**WORK INSTRUCTION**
Starting at the top of the entries below, write out each line up to and including the one containing "principais ferramentas do mercado a fim de". Leave the pictures out.
Segment Start: RECORD SET
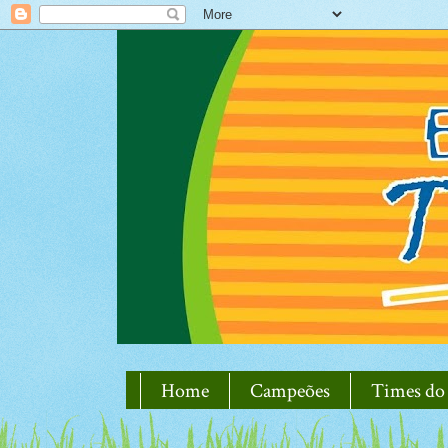
Home
Campeões
Times do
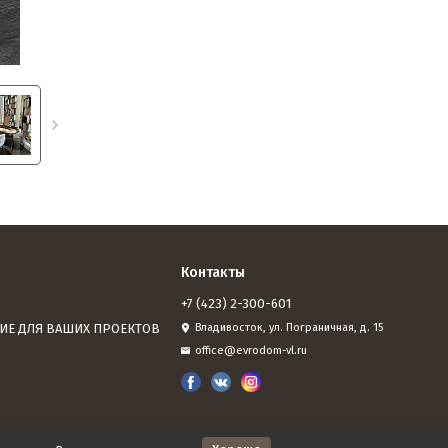
Контакты
+7 (423) 2-300-601
ИЕ ДЛЯ ВАШИХ ПРОЕКТОВ
Владивосток, ул. Пограничная, д. 15
office@evrodom-vl.ru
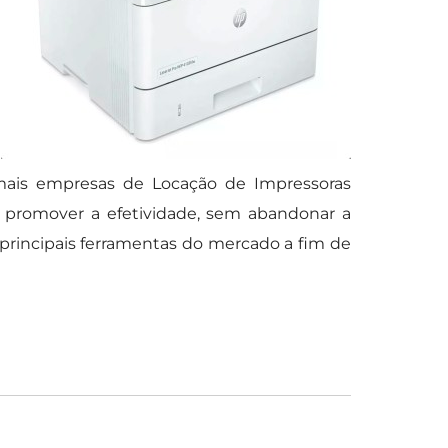
mais empresas de Locação de Impressoras
ra promover a efetividade, sem abandonar a
 principais ferramentas do mercado a fim de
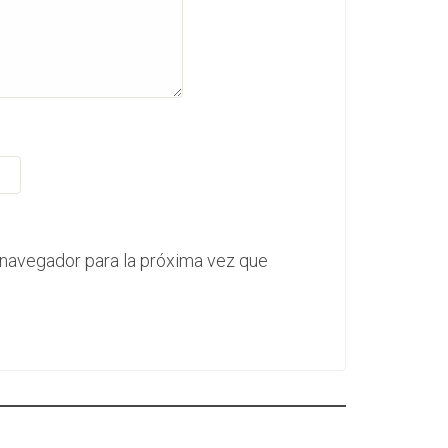
 navegador para la próxima vez que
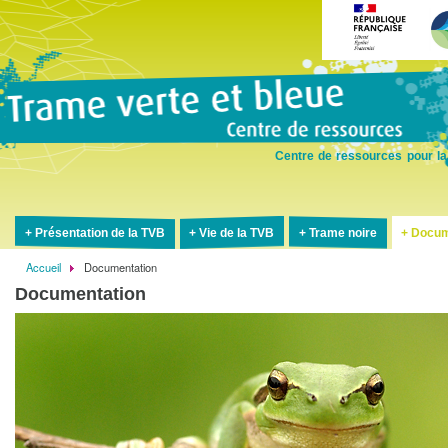
Aller
au
contenu
principal
Centre de ressources pour la
Présentation de la TVB
Vie de la TVB
Trame noire
Docum
Accueil
Documentation
Fil
Documentation
d'Ariane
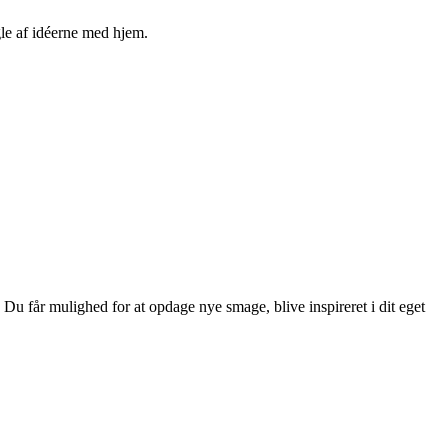
gle af idéerne med hjem.
Du får mulighed for at opdage nye smage, blive inspireret i dit eget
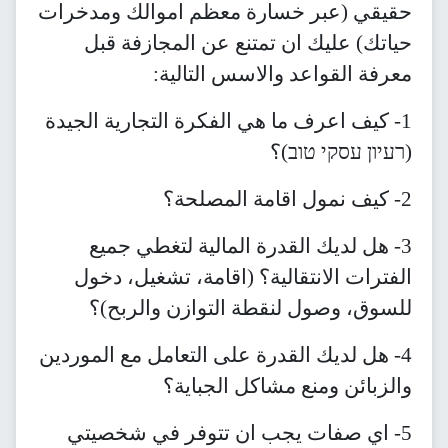
حقيقي (عبر خسارة معظم اموالك ومدخرات
حياتك) عليك ان تمتنع عن المجازفة قبل
معرفة القواعد والاسس التالية:
1- كيف اعرف ما هي الفكرة التجارية الجيدة
(רעיון עסקי טוב)؟
2- كيف نمول اقامة المصلحة؟
3- هل لديك القدرة المالية لتغطي جميع
الفترات الانتقالية؟ (اقامة، تشغيل، دخول
للسوق، وصول لنقطة التوازن والربح)؟
4- هل لديك القدرة على التعامل مع الموردين
والزبائن ومنع مشاكل الجباية؟
5- اي صفات يجب ان تتوفر في شخصيتي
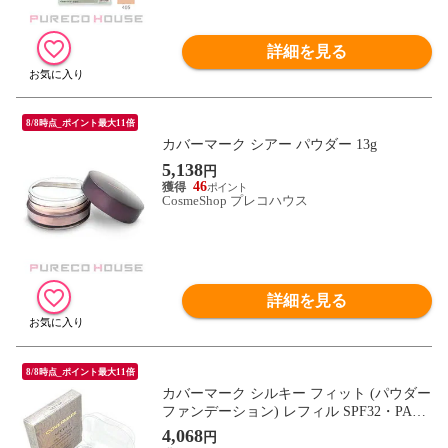
詳細を見る
8/8時点_ポイント最大11倍
カバーマーク シアー パウダー 13g
5,138
円
46
CosmeShop プレコハウス
詳細を見る
8/8時点_ポイント最大11倍
カバーマーク シルキー フィット (パウダー
ファンデーション) レフィル SPF32・PA++
+ #SP10
4,068
円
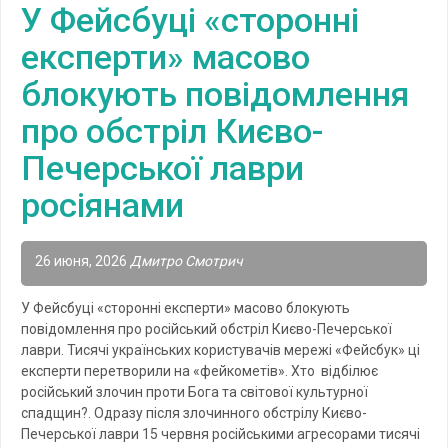
У Фейсбуці «сторонні
експерти» масово
блокують повідомлення
про обстріл Києво-
Печерської лаври
росіянами
26 июня, 2026
Дмитро Смотрич
У Фейсбуці «сторонні експерти» масово блокують
повідомлення про російський обстріл Києво-Печерської
лаври. Тисячі українських користувачів мережі «Фейсбук» ці
експерти перетворили на «фейкометів». Хто відбілює
російський злочин проти Бога та світової культурної
спадщин?. Одразу після злочинного обстрілу Києво-
Печерської лаври 15 червня російськими агресорами тисячі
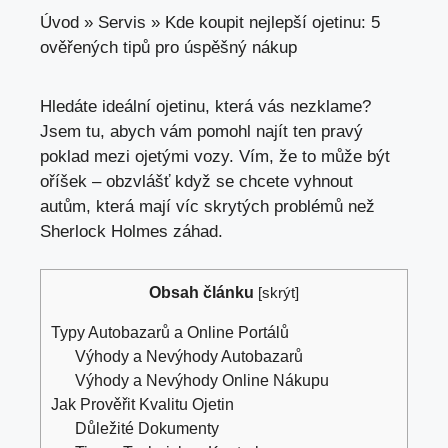
Úvod
»
Servis
»
Kde koupit nejlepší ojetinu: 5
ověřených tipů pro úspěšný nákup
Hledáte ideální ojetinu,
která vás nezklame
?
Jsem tu, abych vám pomohl najít ten pravý
poklad mezi ojetými vozy. Vím, že to může být
oříšek – obzvlášť když se chcete vyhnout
autům, která mají víc skrytých problémů než
Sherlock Holmes záhad.
Obsah článku
[
skrýt
]
Typy Autobazarů a Online Portálů
Výhody a Nevýhody Autobazarů
Výhody a Nevýhody Online Nákupu
Jak Prověřit Kvalitu Ojetin
Důležité Dokumenty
Segment End: RECORD SET
**SOLUTION TO THE EXERCISE**
Home
Campeões
Times do
Контакты
+7 (423) 2-300-601
ИЕ ДЛЯ ВАШИХ ПРОЕКТОВ
Владивосток, ул. Пограничная, д. 15
office@evrodom-vl.ru
mais empresas de Locação de Impressoras
ra promover a efetividade, sem abandonar a
 principais ferramentas do mercado a fim de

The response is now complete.